I decided to embark upon an adventure on Monte Baldo while enjoying my coffe corretto con grappa after a few headache-inducing talks of a mathematical conference that I attended in Gargnano at Lago di Garda. The massive 40km long mountain range occupies the whole opposite shore of the lake so chosing it as a destination for a trip was no brainer really. However, since I had no enough time, the trip wasn’t meant for me then alas I knew I would come back soon and try Monte Baldo out. A possibility came during my family holidays spent in Riva del Garda.
I knew from my previous outings in the area that most of trails on Monte Baldo would not be rideable but I had done Monte Stivo already and I was mentally well prepared for a full on cylomountaineering experience. So I plotted my line without any regards to a type of roads I would be moving on. I only avoided via ferratas, assuming that this would be probably too much. I chosed to get myself and my bike atop of Cima Telegrafo, a 2200m peak on the south parts of the Monte Baldo range. I didn’t bother to plan the way to ride back, deciding that doing it on the go would be more effective.
I woke up early and cruised to Malcesine via a silent SR 249 road. I like riding early in the morning, especially during a holiday season. Most of the people are still in their beds which means that roads, even those main ones, are empty.
Somewhat after Malcesine I turned left and started a climb to Prada. Since I didn’t pay too much attention to planning my route before my ride I was genuinely surprised to learn that the climb I supposed to do is the infamous Punta Veleno. 8km with 12% average gradient, with something like 4km with gradient of 17%. What a nightmare it was. Steep and sustained, no views. One of the worst ever. Don’t go there unless you have something more special on your mind.

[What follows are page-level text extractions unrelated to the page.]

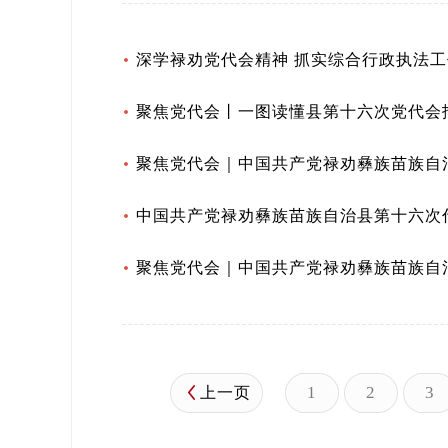
深学禄劝党代会精神 抓实综合行政执法工
聚焦党代会丨一图读懂县第十六次党代会
聚焦党代会｜中国共产党禄劝彝族苗族自
中国共产党禄劝彝族苗族自治县第十六次
聚焦党代会｜中国共产党禄劝彝族苗族自
1
2
3
上一页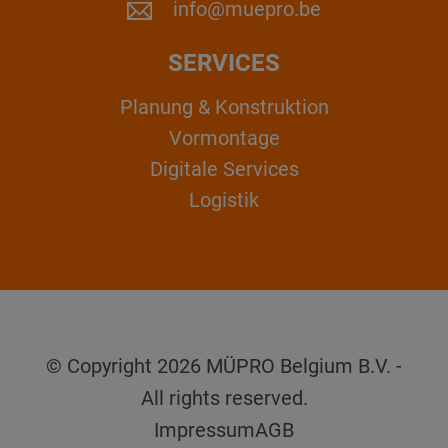
info@muepro.be
SERVICES
Planung & Konstruktion
Vormontage
Digitale Services
Logistik
© Copyright 2026 MÜPRO Belgium B.V. -
All rights reserved.
Impressum
AGB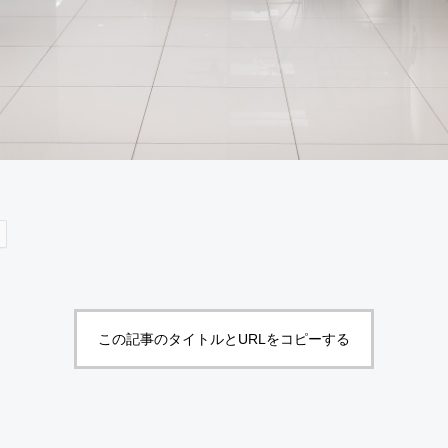
この記事のタイトルとURLをコピーする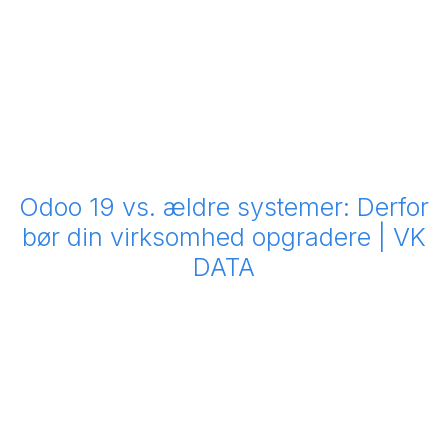
Odoo 19 vs. ældre systemer: Derfor
bør din virksomhed opgradere | VK
DATA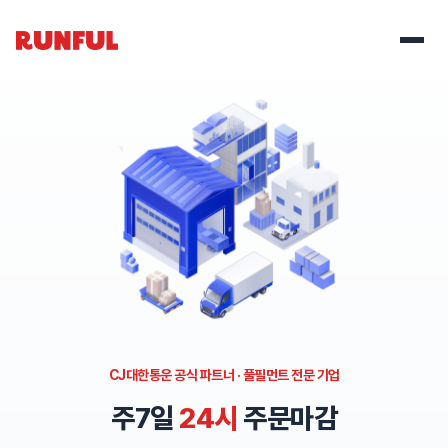
CJ대한통운 공식 파트너 · 풀필먼트 전문 기업
주7일
24시
주문마감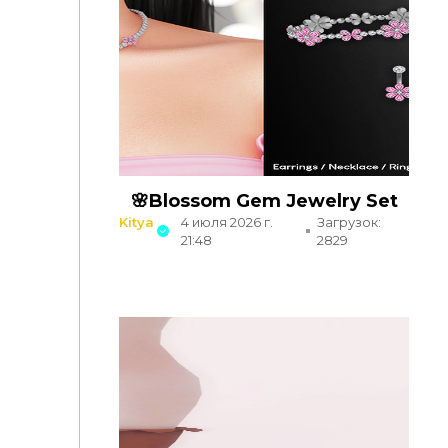
🌸Blossom Gem Jewelry Set
Kitya
4 июля 2026 г.
Загрузок:
21:48
2829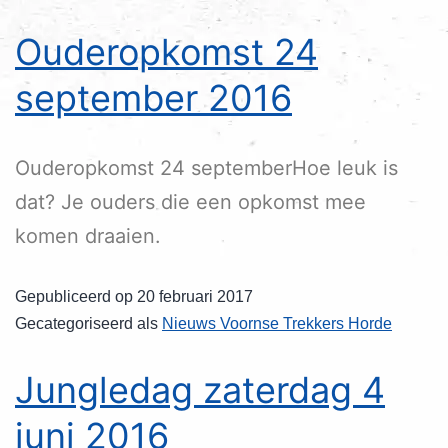
Ouderopkomst 24
september 2016
Ouderopkomst 24 septemberHoe leuk is
dat? Je ouders die een opkomst mee
komen draaien.
Gepubliceerd op
20 februari 2017
Gecategoriseerd als
Nieuws Voornse Trekkers Horde
Jungledag zaterdag 4
juni 2016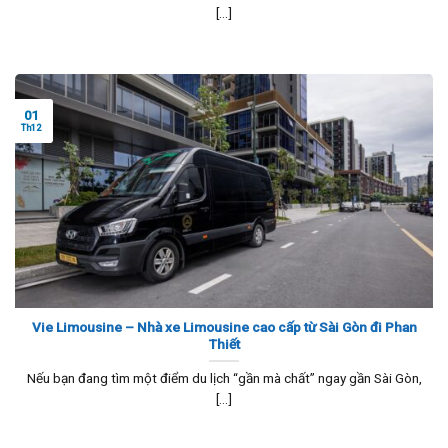
[...]
01
Th12
Vie Limousine – Nhà xe Limousine cao cấp từ Sài Gòn đi Phan
Thiết
Nếu bạn đang tìm một điểm du lịch “gần mà chất” ngay gần Sài Gòn,
[...]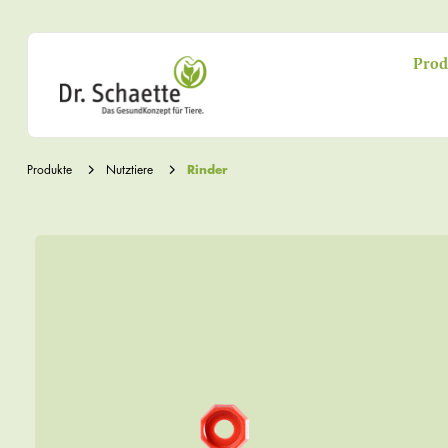
Prod
Produkte
Nutztiere
Rinder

Fortunately, shortly after Prada, I hit some small roads and I forgot Punta Veleno. I rode a few kilometers up on tarmac and later on gravel. Forced to disembark from my bike when gravel became to loose, probably about 1200 meters above sea level, I did another few hundreds meters up in a push-a-bike style and another in a bike-over-a-shoulder one. The views were great and the presence of a rifugio above (Rifugio Chierego 1911 m.s.l.) motivated me to dig. When I reached it I was dead tired so I stopped for a coffe and beer there. Other diners were hikers and mountain runners so I felt definitely to be in a right place although I doubt the other guests felt the same about me. Probably they don’t see too many bikers there and Strava confirms that.
Sipping my espresso I wondered whether a sentiero via Cima Telegrafo down to Passo Cavallo would be doable with a bike over my shoulder. It seemed to be the most logical line back to Riva but I knew that the area was full of technical and difficult hiking trails (did I mention via ferratas?). Climbing and carrying a bike is difficult, downclimbing is super hard, especially if you’re going solo. I was in doubts, afraid of being caught in a sticky wicket, but I decided to give it a fair crack of the whip. I couldn’t resist those rocky trails and magnificient peaks around.
The stretch from Rifugio Chierego to Passo Cavallo was freakin’ awesome. It was difficult, hard, and even dangerous at times. Certainly demanding both physically and mentally. But I was blown away by the sheer beauty of the mountains. Going up and down, wearing just lycra and having no food or even extra clothes I felt quite vulnerable and unsecure. On the other hand, I had my mind completely cleared from unnecessary thoughts and I was focused perfectly on the present moment. I felt totally in control of all the things I could control. The sense of doing something special was palpable.
When I reached Passo Cavallo I was exhaused but fulfilled. I was also relieved a bit to be honest – from there I could ride all my way back to Riva comfortably on tarmac so I could stop worrying about my route. By the way, the roads there are fantastic and I enjoyed every inch of them. It took me 50km or so to get to Riva. I was mostly descending, chasing and passing a few cars on my way down.
Sitting at the beach later in the evening I felt good. I was fully satisfied and even though my holidays were almost over I wasn’t dissapointed at all with that.
The Monte Baldo trip helped me to shape a style for my further outings in the high country. Hard to believe that it all begun with a coffe and maths.